A better way forward

Rather than view issues as execution problems, the better way forward is to view issues through the lens of learning problems. When we approach issues as learning problems, our organizations are able to address the myriad problems requiring our attention and effort in a healthier, more productive way. 

Interpersonal conflicts, missed deadlines, poor production, projects not meeting expectations, name any problem. When we choose to see each of these things as opportunities to learn, grow, and become better, our organizations improve because we remove the threat of personal attribution (and therefore the threat of “being on the chopping block”) and instead take a step back to address circumstances, environments, and dynamics creating those problems.

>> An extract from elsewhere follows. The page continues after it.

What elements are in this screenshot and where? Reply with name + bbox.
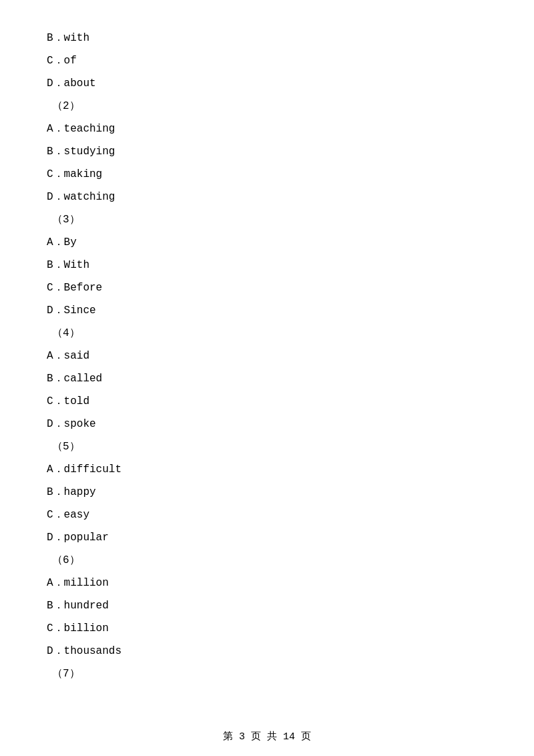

Viewing things as learning problems rather than execution problems is:

  • The difference between a manager asking an employee why a project wasn’t done right, and a manager apologizing for not making expectations clear before owning miscommunications and creating new expectations together alongside the employee

  • The difference between a company letting an unhappy but valuable employee quit, and a company unwinding the issues leading to that employee’s unhappiness to understand what went wrong and how to make changes where possible to retain them

  • The difference between a leader telling a teammate “you didn’t do what I asked” and a leader asking a teammate about their current work/stress load and how they can assist in helping prioritize their projects to ensure success

It’s all about understanding

When we view the inevitable issues that arise in our work as learning problems instead of execution problems, we not only address problems in a healthier way, we actually solve them better. We are able to ask difficult questions, look at things in new ways to reach novel solutions, and reach a place of understanding. Rather than the bandaid of assuming positive intent that restricts real communication, leaning into learning and solving problems helps us know our work and people on a deeper level. In a fully remote environment, understanding is what we need more than ever. 

To be clear, this is much more difficult work that requires leaders to not rely on their titles and authority structures to get things done, but instead requires relationship, empowerment, and authenticity. Basically, leadership.